Systeme-solaire.jpg  La langue comme système


Une occasion inespérée pour moi se présente pour valider ma démarche. Kelya, petite soeur de Youcef et Miloud, s'est inscrite en Fac (anglais) et veut passer des concours administratifs. J'avais refusé de la prendre en rééducation plus jeune et elle était allée, en fin de collège, voir une collègue, partie à la retraite deux ans plus tard. Elle est consciente de ses difficultés et... je me décide enfin à prendre le relai de la collègue car elle ne veut pas être pénalisée du fait de son orthographe.

Elle avait été jugée suffisamment dyslexique pour une prise en charge et je ne fais plus de rééducations à proprement parler. J'espère, avec elle, l'aider tout en "testant" ma propre démarche avec un cas moins lourd que ses deux frères. Sa demande actuelle porte également sur la lecture qui lui reste lente et difficile.

 

En effet, la démarche de ma collègue était classique, à l'ancienne, avec un cahier comme support permettant d'isoler chaque difficulté et règle correspondante, travaillée tour à tour. Avant de  voir ce cahier, car Kelya l'avait oublié à notre première rencontre, tout comme la présentation d'elle-même que je lui avais demandé d'écrire, j'aborde le travail par la mise en place du "système", l'image du système solaire (en tête d'article), avec son double système puisque les satellites tournent autour des planètes qui tournent autour du soleil (= verbe), les planètes correspondant au nom  et donc représentant le groupe du nom. J'annonce ensuite que nous partirons tout d'abord à la recherche des sons, par l'intermédiaire des lettres écrites sur "les cartons pour faire les sons" comme nous l'avions repris avec Youcef au même âge.

tableaux copie2

 

  • La mise en place des voyelles à partir de ce qu'elle sait

Je dois lui donner des explications sur les mêmes points que ce qui avait posé le plus de problèmes à son frère qui avait tout oublié (e/é surtout)... 

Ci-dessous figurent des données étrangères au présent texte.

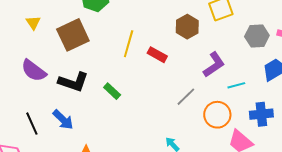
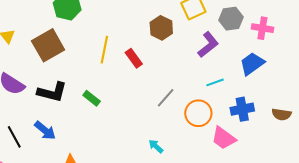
gray hexagon: (257, 36) -> (231, 19), moved
red rectangle: (157, 55) -> (134, 58), turned 30
purple L-shape: (214, 65) -> (208, 45), moved

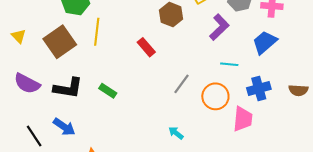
yellow line: (104, 50) -> (97, 32), moved
cyan line: (215, 82) -> (229, 64), turned 30
pink trapezoid: (224, 138) -> (243, 119), turned -116

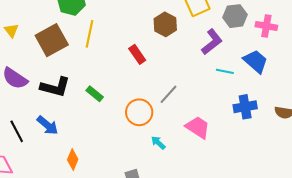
blue trapezoid: (265, 42) -> (256, 61), turned 76
cyan line: (229, 64) -> (225, 71), moved
orange circle: (215, 96) -> (139, 112), moved
pink trapezoid: (243, 119) -> (198, 127), moved, turned -68

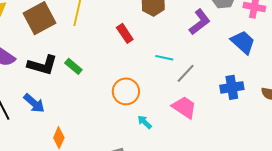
cyan line: (225, 71) -> (164, 58), moved
green rectangle: (95, 94) -> (73, 66), moved
gray line: (169, 94) -> (186, 73), moved

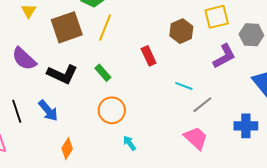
green rectangle: (73, 66) -> (103, 73), moved
orange circle: (126, 91) -> (112, 110), moved
cyan arrow: (145, 122) -> (129, 143), moved

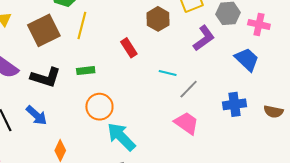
green rectangle: (103, 73) -> (86, 71), turned -48
cyan arrow: (129, 143) -> (121, 137), size x2.0

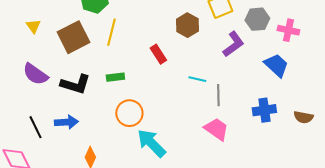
gray line: (189, 89) -> (218, 95), turned -45
blue arrow: (36, 115) -> (66, 122), turned -45

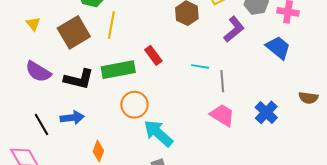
red rectangle: (158, 54) -> (153, 55), moved
green rectangle: (115, 77) -> (118, 70), size x1.8
blue cross: (264, 110) -> (266, 112), moved, turned -35

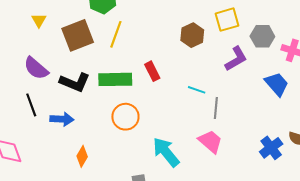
blue cross: (266, 112) -> (271, 148), moved
black line: (42, 125) -> (31, 105), moved
cyan arrow: (158, 133) -> (166, 152), moved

- Pour les graphies des sons voyelles (partie gauche du tableau ci-dessus, en bas) elle retrouve les voyelles a/e puis j'introduis la différenciation entre le "e" et le "é", l'introduction du "ou". Elle a ainsi déterminé les voyelles de base, placées en colonne centrale.

- Les graphies des nasales correspondantes dont elle découvre elle-même la réalisation à partir de la voyelle de base (a/an - o/on è/in ) en la faisant passer par le nez, viennent dans un deuxième temps (avec l'explication du in=un en région parisienne alors qu'elle les différencie dans sa parole) et l'indication du trait de nasalité par le n (=nez)

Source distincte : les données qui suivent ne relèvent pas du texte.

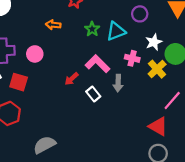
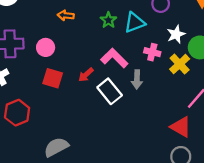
red square: (19, 82) -> (53, 78), moved
white rectangle: (93, 94) -> (110, 91), size x1.5

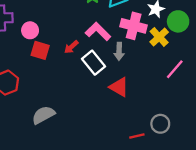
pink circle: (46, 47) -> (30, 30), moved
pink cross: (152, 52) -> (134, 26), size x1.6
red triangle: (181, 127) -> (119, 87), moved

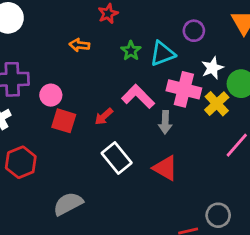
white rectangle: (94, 63) -> (117, 158), moved

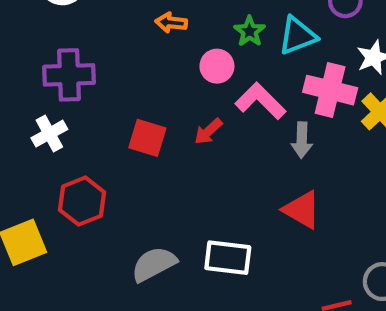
pink circle: (51, 95) -> (217, 66), moved
white rectangle: (117, 158) -> (228, 258), moved, turned -44

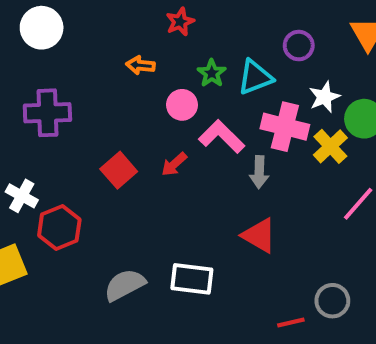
white cross: (49, 134) -> (22, 196), moved, turned -32
red square: (147, 138) -> (119, 170), turned 32

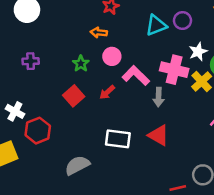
orange arrow: (140, 65) -> (99, 32), moved
green star: (212, 73) -> (81, 64), moved
cyan triangle: (255, 77) -> (156, 25), moved
purple cross: (47, 113) -> (31, 61), size x0.6
white rectangle: (192, 279) -> (118, 139), moved

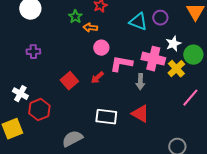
cyan triangle: (156, 25) -> (138, 22), turned 42
green star: (81, 64) -> (75, 17), moved
pink L-shape: (136, 76) -> (121, 64), turned -35

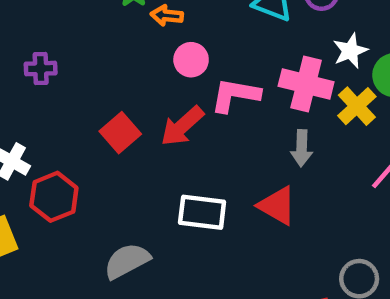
red arrow: (97, 78) -> (182, 126), size x1.5
gray arrow: (140, 82) -> (302, 148), moved

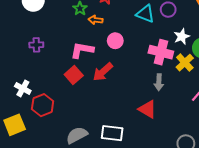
pink circle: (191, 60) -> (115, 41), moved
pink L-shape: (235, 95) -> (82, 50), moved
white rectangle: (202, 212) -> (112, 133), moved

- et, plus tard, par l'intermédiaire des cartons donnés en désordre (il fut un temps où l'enfant les fabriquait lui-même), dans un troisième temps donc,  l'introduction des semi-voyelles avec leur graphie (une syllabe mais une sorte de contraction de deux sons) .

  • L'entraînement

Nous travaillerons donc ensuite avec les cartons (où sont indiquées chaque graphie qu'elle manipule en essayant de trouver leur disposition à partir de la colonne (liste) de base, sans avoir le tableau sous les yeux. Elle le reconstruit ainsi, et ensuite nous partons à la recherche des sons dans des mots en montrant le son entendu, et, pour elle qui a un lexique de base (ce qui n'était pas le cas de ses frères) elle choisit sa graphie au moment de le prononcer.

- Cela permet de compléter progressivement la ligne des é... qui restera un lieu d'achoppement sur 3 séances d'entraînement. Penser à différencier "e"/"é" (/E/)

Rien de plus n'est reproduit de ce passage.